Task objective - Using the material that follows, identify and copy each line with the string "Barcelona".
--------------------------------------------------
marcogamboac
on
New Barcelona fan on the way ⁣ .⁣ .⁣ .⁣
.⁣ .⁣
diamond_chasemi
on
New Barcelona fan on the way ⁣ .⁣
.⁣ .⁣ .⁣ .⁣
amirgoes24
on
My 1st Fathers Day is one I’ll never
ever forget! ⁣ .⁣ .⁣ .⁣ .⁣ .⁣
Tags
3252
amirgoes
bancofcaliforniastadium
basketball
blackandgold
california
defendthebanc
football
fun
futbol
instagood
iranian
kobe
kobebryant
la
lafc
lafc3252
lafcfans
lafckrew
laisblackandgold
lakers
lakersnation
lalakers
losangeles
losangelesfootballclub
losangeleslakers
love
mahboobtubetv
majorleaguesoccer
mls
--------------------------------------------------
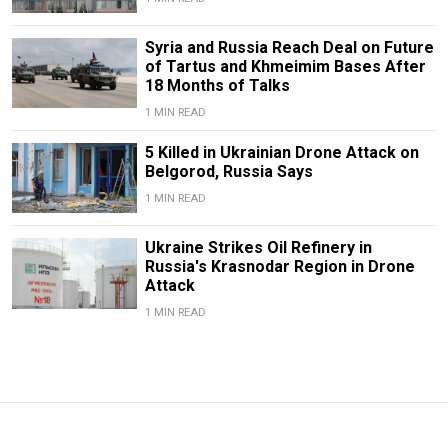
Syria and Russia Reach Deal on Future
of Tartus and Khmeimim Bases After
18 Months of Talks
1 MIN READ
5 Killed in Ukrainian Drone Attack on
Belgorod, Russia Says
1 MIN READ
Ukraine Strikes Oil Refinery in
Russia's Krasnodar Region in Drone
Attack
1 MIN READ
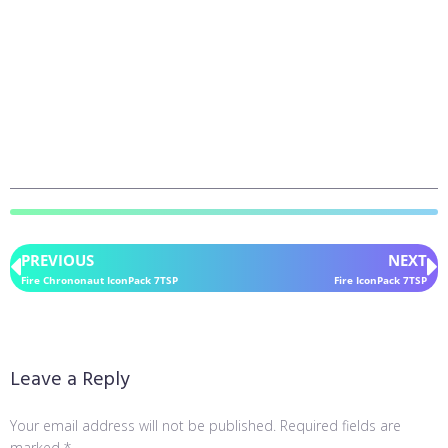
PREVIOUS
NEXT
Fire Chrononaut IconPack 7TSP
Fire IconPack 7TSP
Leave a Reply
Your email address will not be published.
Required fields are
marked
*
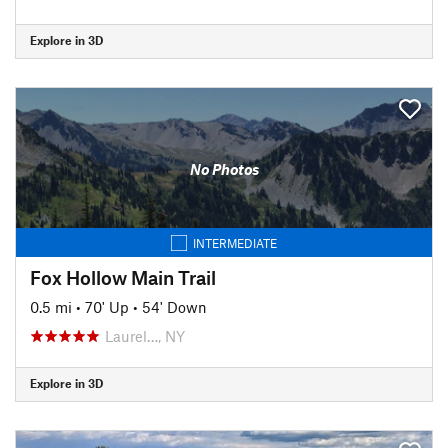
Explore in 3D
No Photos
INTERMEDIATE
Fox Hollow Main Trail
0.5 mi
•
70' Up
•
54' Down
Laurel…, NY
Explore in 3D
--------------------------------------------------
Output of the exercise -
New Barcelona fan on the way ⁣ .⁣ .⁣ .⁣
New Barcelona fan on the way ⁣ .⁣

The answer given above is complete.